Sayın Bakan, bütçe konuşmanızda referans olarak dünyevi ve uhrevi birçok kavram kullandınız ama olmayan tek bir kavram Anayasa. Oysa Anayasa ilginizi biliyorum ben, 2011 yılında benden Anayasa brifingi rica etmiştiniz ve hatta, brifing sonucu çok verimli geçtiğini söylemiştiniz ve bana bir de albenili bir şilt, plaket vermiştiniz Profesör Sayın Özdil huzurunda. Bu değerli anıyı, Anayasa plaketini 7 Şubat 2017'ye kadar fakültedeki odamda, kütüphanemde teşhir ettim. 7 Şubat gecesi 686 sayılı OHAL KHK ek listesi yayımlandı ve altında sizin de imzanız var. Başbakan 22 Şubatta "Biz o listeleri hazırlamıyoruz, biz bilemeyiz kimlerin adlarının yer aldığını." dedi. 22 Martta ise Başbakan Yardımcısı "MİT hazırlıyor." dedi. Başbakan 6 Haziran 2017'de "Anayasa'ya yüzde 30 destek, yetmiş günde yüzde 51'e çıktı." dedi. İşte, bu, Sayın Bakan, 2017 Anayasa değişikliğinin hangi ortam ve koşullarda gerçekleştiğinin bir göstergesi.

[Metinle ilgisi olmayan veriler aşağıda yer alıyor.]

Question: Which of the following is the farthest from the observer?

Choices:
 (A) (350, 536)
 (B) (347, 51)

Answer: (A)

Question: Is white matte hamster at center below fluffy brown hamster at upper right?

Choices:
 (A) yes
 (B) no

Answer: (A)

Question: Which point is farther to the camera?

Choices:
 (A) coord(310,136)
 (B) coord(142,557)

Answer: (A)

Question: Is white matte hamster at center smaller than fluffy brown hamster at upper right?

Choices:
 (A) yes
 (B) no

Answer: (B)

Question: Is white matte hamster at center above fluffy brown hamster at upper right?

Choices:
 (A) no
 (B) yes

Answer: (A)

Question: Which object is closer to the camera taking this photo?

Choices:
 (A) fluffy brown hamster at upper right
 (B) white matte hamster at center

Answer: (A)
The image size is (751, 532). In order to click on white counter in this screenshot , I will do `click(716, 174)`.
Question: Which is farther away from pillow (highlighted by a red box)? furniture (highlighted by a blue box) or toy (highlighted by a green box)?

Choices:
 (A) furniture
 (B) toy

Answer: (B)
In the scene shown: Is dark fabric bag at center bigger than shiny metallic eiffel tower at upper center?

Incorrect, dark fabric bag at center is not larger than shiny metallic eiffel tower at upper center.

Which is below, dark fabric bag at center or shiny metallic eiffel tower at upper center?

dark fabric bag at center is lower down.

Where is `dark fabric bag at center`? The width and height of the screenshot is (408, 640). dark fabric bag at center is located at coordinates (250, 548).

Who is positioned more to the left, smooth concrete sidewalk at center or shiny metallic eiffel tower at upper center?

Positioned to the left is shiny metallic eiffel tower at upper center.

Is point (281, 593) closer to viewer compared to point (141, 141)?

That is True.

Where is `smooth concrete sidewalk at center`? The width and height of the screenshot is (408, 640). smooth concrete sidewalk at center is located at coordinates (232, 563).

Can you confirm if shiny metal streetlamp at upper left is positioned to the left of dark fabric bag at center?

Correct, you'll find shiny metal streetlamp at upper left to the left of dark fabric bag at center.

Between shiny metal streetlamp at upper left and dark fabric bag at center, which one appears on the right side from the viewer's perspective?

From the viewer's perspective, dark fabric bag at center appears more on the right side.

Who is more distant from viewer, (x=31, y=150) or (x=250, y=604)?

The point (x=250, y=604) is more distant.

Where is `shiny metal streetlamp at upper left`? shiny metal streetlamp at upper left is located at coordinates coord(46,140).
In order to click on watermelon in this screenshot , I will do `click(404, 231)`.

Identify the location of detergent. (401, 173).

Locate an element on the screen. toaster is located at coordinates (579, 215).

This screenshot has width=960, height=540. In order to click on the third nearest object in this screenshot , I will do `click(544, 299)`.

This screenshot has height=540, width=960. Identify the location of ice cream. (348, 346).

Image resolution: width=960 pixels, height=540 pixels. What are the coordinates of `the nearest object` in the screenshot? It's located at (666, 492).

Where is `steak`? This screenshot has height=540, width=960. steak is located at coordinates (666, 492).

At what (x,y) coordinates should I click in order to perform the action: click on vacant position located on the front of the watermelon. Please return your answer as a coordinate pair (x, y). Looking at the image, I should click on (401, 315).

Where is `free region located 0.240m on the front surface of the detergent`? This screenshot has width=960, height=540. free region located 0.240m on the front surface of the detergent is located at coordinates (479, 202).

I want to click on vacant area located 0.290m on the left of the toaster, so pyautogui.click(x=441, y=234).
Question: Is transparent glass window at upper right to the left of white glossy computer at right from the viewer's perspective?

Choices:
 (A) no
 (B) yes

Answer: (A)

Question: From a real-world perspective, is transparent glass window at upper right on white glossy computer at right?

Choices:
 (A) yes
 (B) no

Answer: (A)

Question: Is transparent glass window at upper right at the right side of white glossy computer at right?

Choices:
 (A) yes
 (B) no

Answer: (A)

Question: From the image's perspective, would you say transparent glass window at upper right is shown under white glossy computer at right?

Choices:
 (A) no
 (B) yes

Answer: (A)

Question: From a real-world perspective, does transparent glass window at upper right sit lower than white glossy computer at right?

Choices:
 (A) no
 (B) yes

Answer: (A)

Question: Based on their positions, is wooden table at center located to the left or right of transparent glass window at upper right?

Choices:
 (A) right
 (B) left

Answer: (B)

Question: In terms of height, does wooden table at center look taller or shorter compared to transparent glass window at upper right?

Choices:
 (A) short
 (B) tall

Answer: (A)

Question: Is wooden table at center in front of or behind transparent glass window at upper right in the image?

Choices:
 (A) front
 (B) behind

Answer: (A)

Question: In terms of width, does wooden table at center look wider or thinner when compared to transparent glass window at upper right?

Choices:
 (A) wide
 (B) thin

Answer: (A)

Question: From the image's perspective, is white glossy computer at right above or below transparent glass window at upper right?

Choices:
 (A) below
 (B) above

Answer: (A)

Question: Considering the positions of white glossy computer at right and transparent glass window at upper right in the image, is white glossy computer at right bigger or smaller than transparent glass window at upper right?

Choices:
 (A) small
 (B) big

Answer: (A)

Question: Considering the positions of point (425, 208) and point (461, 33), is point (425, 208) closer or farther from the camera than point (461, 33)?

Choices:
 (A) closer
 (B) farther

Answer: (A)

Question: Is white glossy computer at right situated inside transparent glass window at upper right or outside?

Şimdi, 2017 Anayasa değişikliği birçok şeyi götürdü, tasfiye etti, kurul hâlinde bütün siyasal karar mekanizmalarını tasfiye etti; siyasal sorumluluğu öyle, demokratik denge ve denetim düzeneklerini hakeza. Getirdikleri ise parti başkanlığı yoluyla devlet başkanlığı ve yürütme; tek kişi siyaseti. Ve siyaset sadece saraya yönlendirildi. Sayın Bakan, çok şükür, götüremediği bir şey oldu, Anayasa'nın bağlayıcılığı ve üstünlüğü. Anayasa'nın bağlayıcılığı ve üstünlüğü devam etmektedir ve buna göre, bakanlar siyasetin dışına çıkarılmış bulunuyor. Milletvekilleri ve bakanların ortak paydasını Anayasa andı oluşturuyor, Anayasa'nın üstünlüğüne saygı andı. Şimdi, buna rağmen bakanların siyaset yapması demokratik siyaset alanını daraltıyor ve demokratik toplumu baskı altına alıyor ama kuşkusuz siyasal açıdan, yerindelik bakımından, belki tek kişi yönetiminin sürekli sorgulanması açısından olumlu karşılanabilir çünkü tek kişi yönetimi siyaseti tek kişiye, saraya vermiş bulunuyor.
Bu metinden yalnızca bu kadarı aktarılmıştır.